団結力で戦う「日本流スクラム」は2019年W杯で世界に通用するか (2ページ目)

  • 向風見也●文 text by Mukai Fumiya
  • photo by FAR EAST PRESS/AFLO

 このスクラムの特徴は、相手と組み合う前から各選手の役割が決まっていることだ。まずフロントローと呼ばれる左右のプロップ(それぞれ1番、3番)と中央のフッカー(2番)の3人が、互いに脇の下から腰までを密着させ、両肩の肩甲骨を前にせり出し、背筋を伸ばしたまま前傾姿勢をとる。

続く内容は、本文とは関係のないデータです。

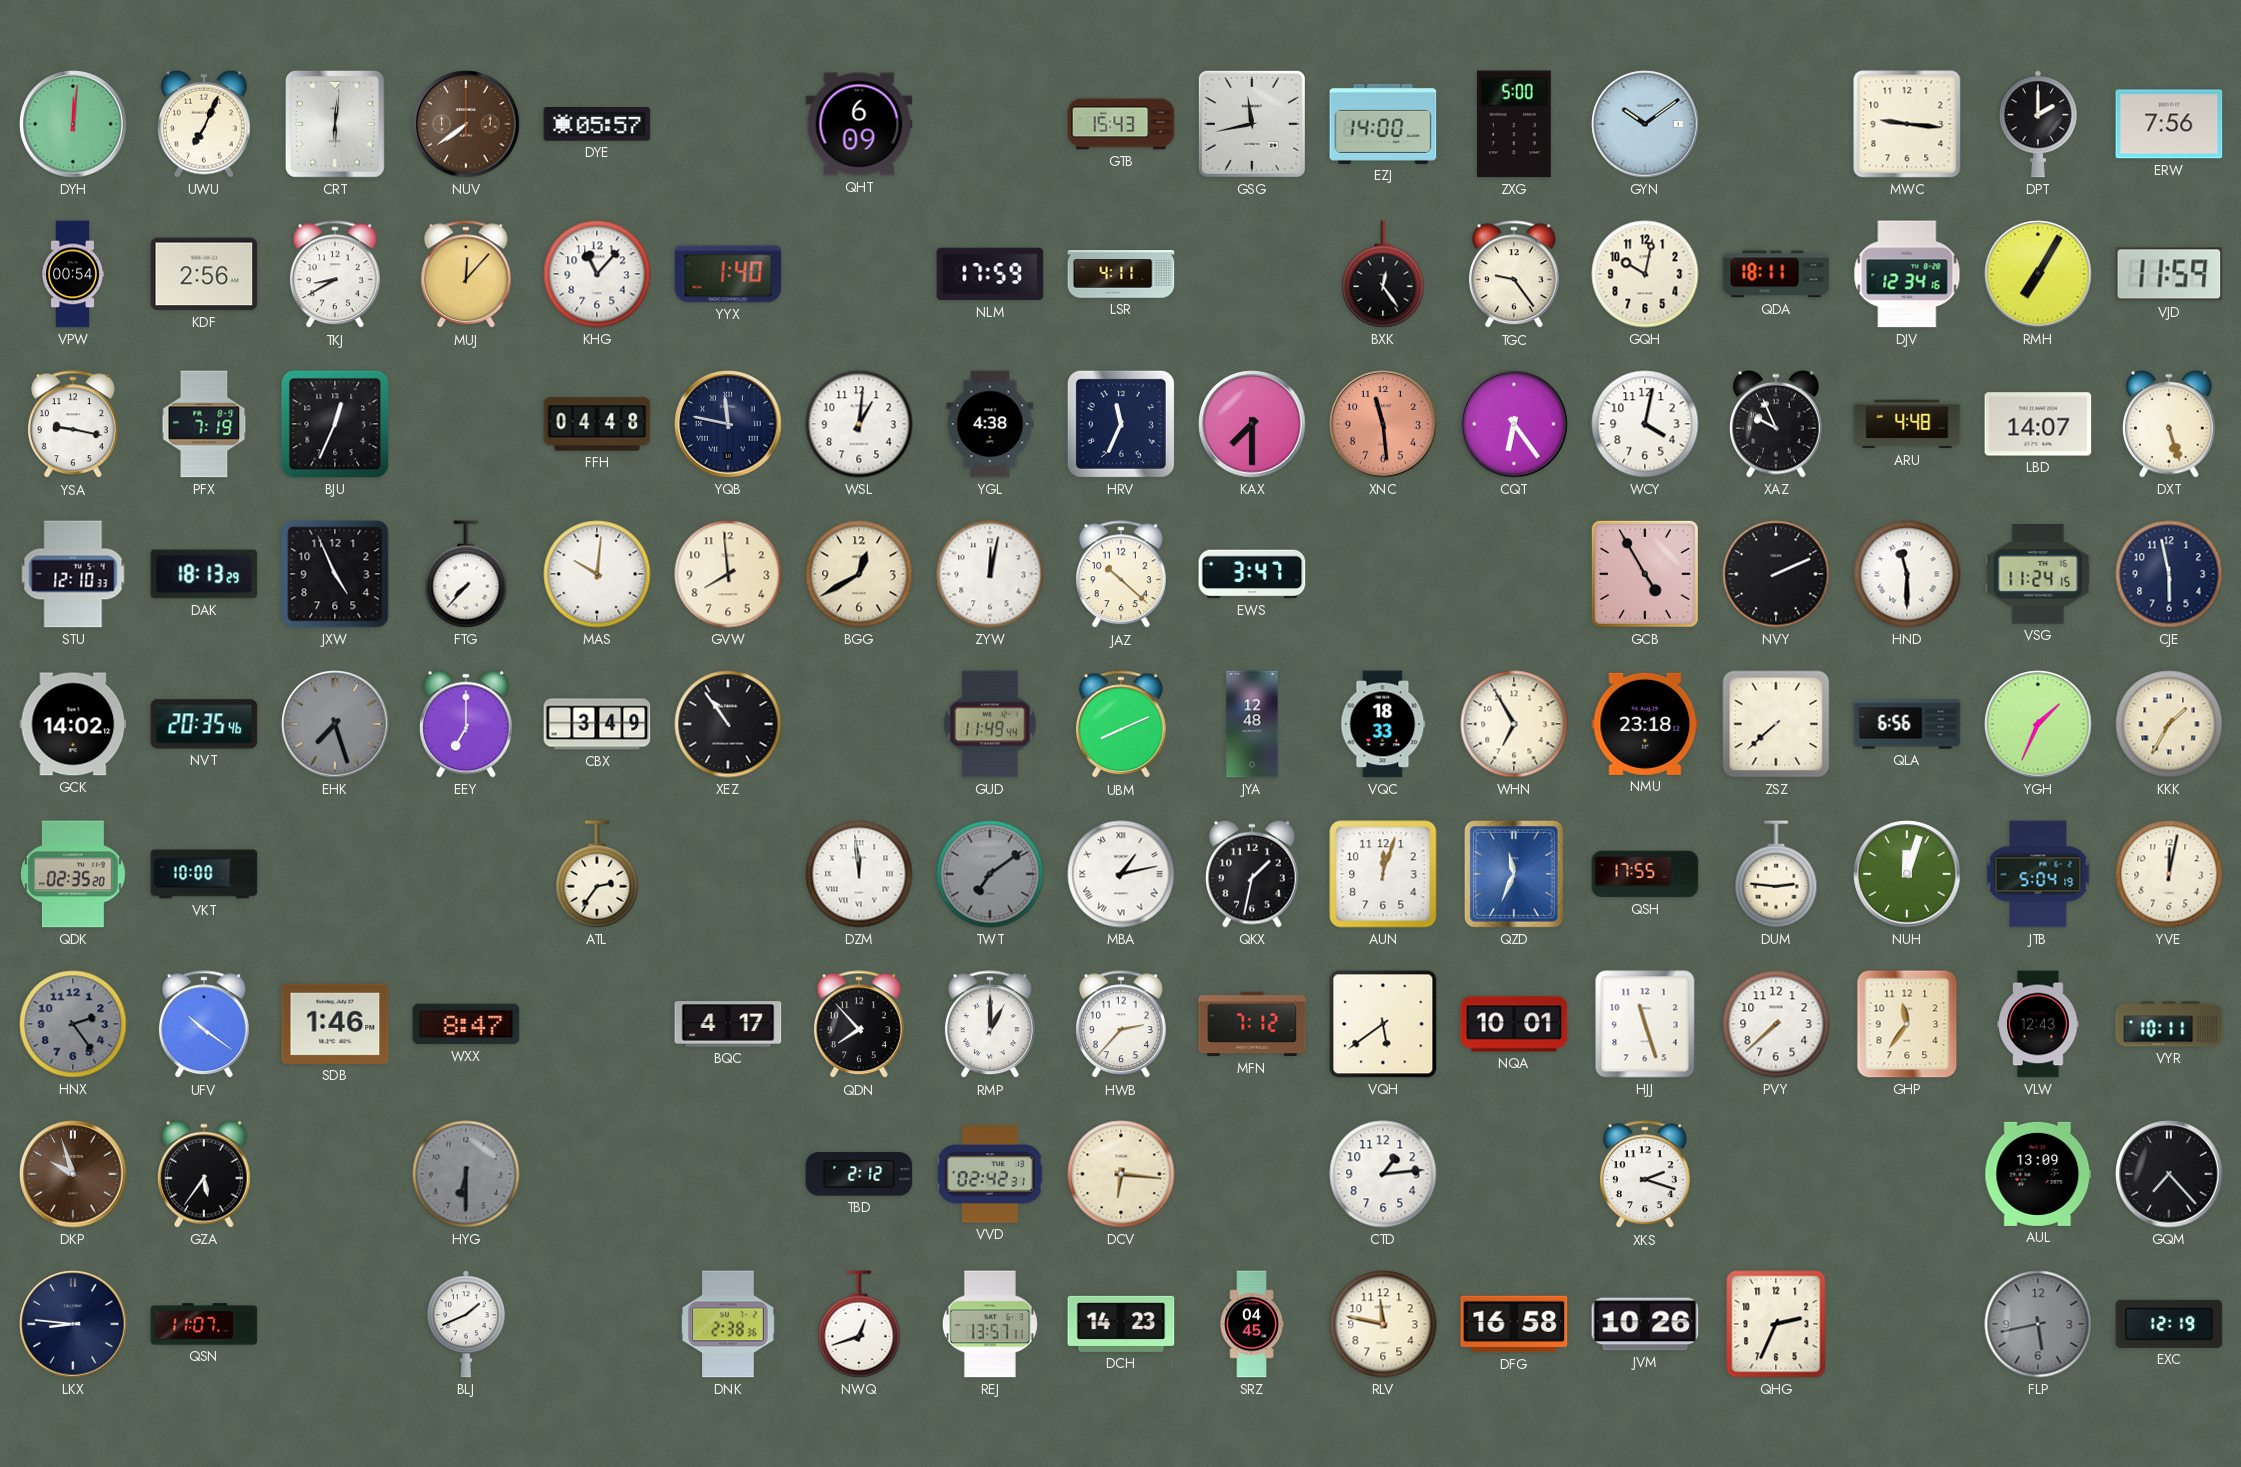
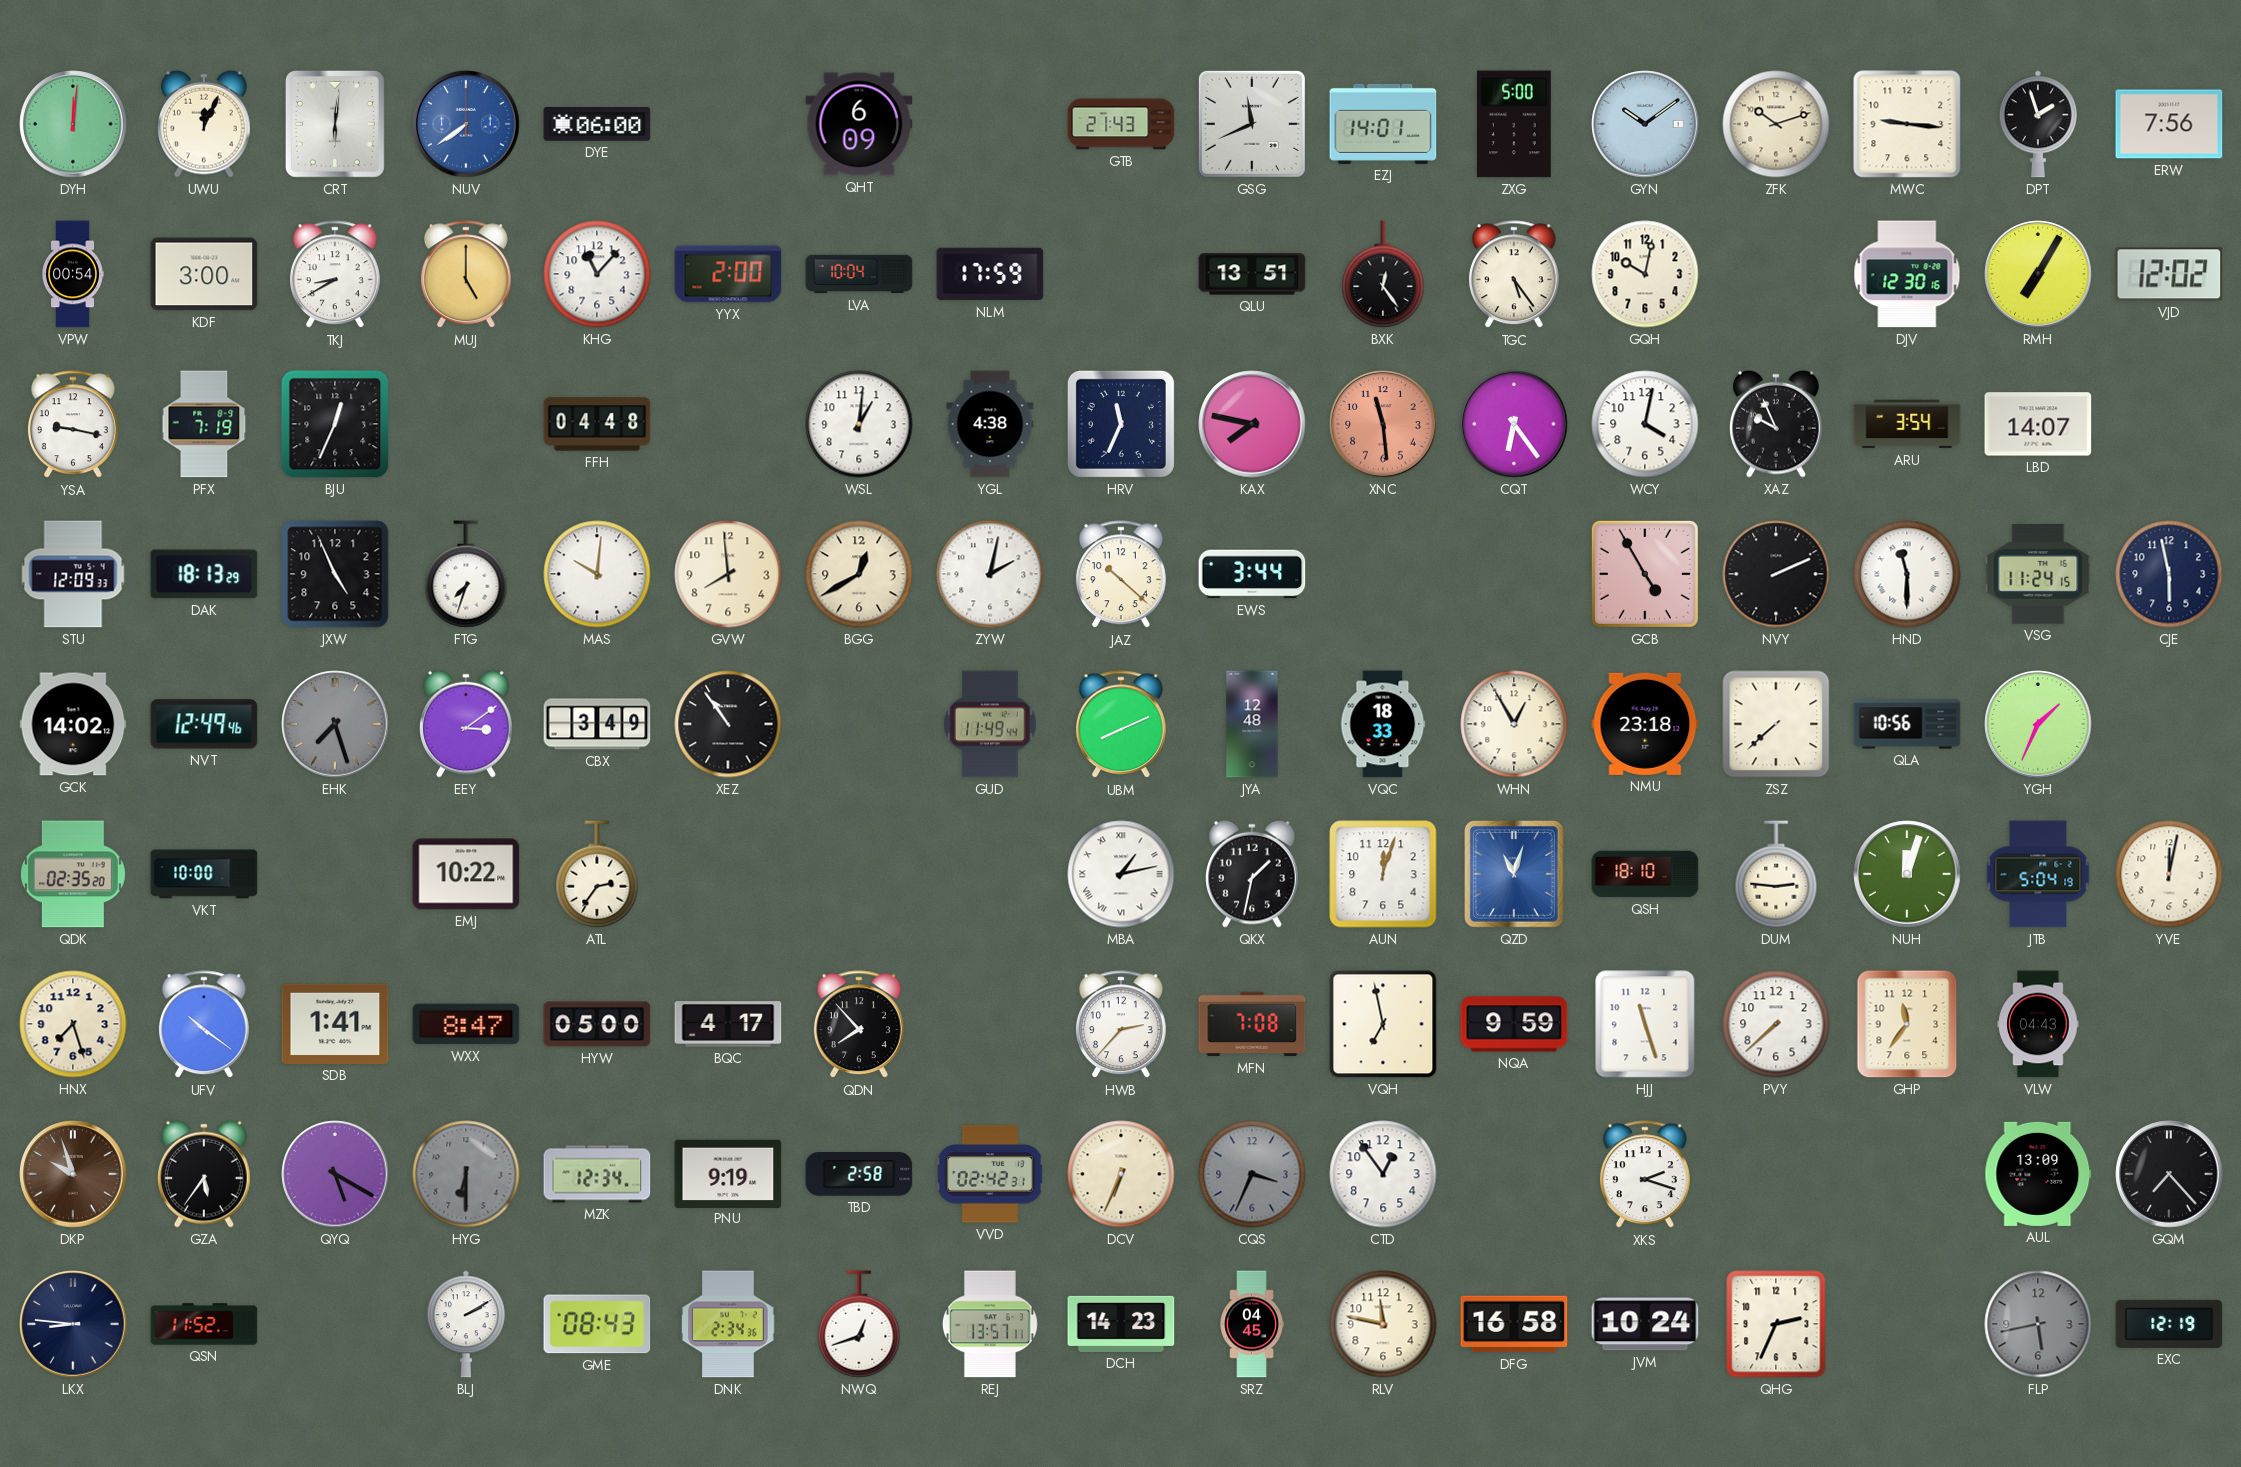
UWU: 7:04 -> 12:04
NUV dial: brown -> blue
DYE: 05:57 -> 06:00
GTB: 15:43 -> 21:43
GSG: 11:43 -> 11:41
EZJ: 14:00 -> 14:01
ZFK: none -> 10:12
DPT: 2:00 -> 1:57
KDF: 2:56 -> 3:00
MUJ: 12:07 -> 5:00
YYX: 1:40 -> 2:00
LVA: none -> 10:04
LSR: 4:11 -> none
QLU: none -> 13:51
TGC: 9:24 -> 5:24
QDA: 18:11 -> none
DJV: 12:34 -> 12:30
VJD: 11:59 -> 12:02
YQB: 11:47 -> none
KAX: 7:30 -> 7:47
ARU: 4:48 -> 3:54
DXT: 5:27 -> none
STU: 12:10 -> 12:09
FTG: 7:37 -> 7:33
ZYW: 12:02 -> 2:02
EWS: 3:47 -> 3:44
NVT: 20:35 -> 12:49
EEY: 7:00 -> 3:09
WHN: 6:55 -> 12:55
QLA: 6:56 -> 10:56
KKK: 1:35 -> none
EMJ: none -> 10:22
DZM: 11:59 -> none
TWT: 7:09 -> none
QZD: 11:34 -> 11:03
QSH: 17:55 -> 18:10
HNX: 2:24 -> 7:27
HNX dial: grey -> cream
SDB: 1:46 -> 1:41
HYW: none -> 05:00
RMP: 1:00 -> none
MFN: 7:12 -> 7:08
VQH: 5:39 -> 6:58
NQA: 10:01 -> 9:59
VLW: 12:43 -> 04:43
VYR: 10:11 -> none
QYQ: none -> 5:20
MZK: none -> 12:34
PNU: none -> 9:19
TBD: 2:12 -> 2:58
DCV: 6:16 -> 6:34
CQS: none -> 3:34
CTD: 1:14 -> 12:54
QSN: 11:07 -> 11:52
BLJ: 1:41 -> 2:10
GME: none -> 08:43
DNK: 2:38 -> 2:34
JVM: 10:26 -> 10:24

それぞれの力を結集させ、相手に真っすぐ伝えるためだ。

 セカンドローと呼ばれるふたりのロック(4番、5番)は、フロントローのお尻とお尻の間に頭を入れ、地面にヒザをつけたまま背筋を伸ばし、力を加える。また、スクラムの側面に入るフランカー(6番、7番)は、フロントロー同士の間隔が広がるのを防ぐべく、斜め前方へパワーを与えていく。そしてふたりのロックの間に入るナンバーエイト(8番)は、ロックと同じような体勢で押し込んでいく。

 足の裏が地面から離れる時間を最小限にとどめながら、全員で呼吸を合わせて足を前に掻く。個々のパワーを前面に押し出す列強国に対し、低い姿勢で一致団結する日本人の強みで対抗する。長谷川の見立てはこうだ。

「1対1では海外の選手の方が強いかもしれない。ただ、日本の選手は"(コーチの提示した形に)はまる技術"がすごい。8人のなかで自分がどう組むのかを理解しながらやっている」

 サンウルブズは、大男が揃う南アフリカカンファレンスに加わりながら、第5節までスクラムでの自軍ボール獲得率100%を保持。長谷川の妥協なき指導で、日本人のみならず海外出身の選手も"はまる技術"を貪欲に習得していった。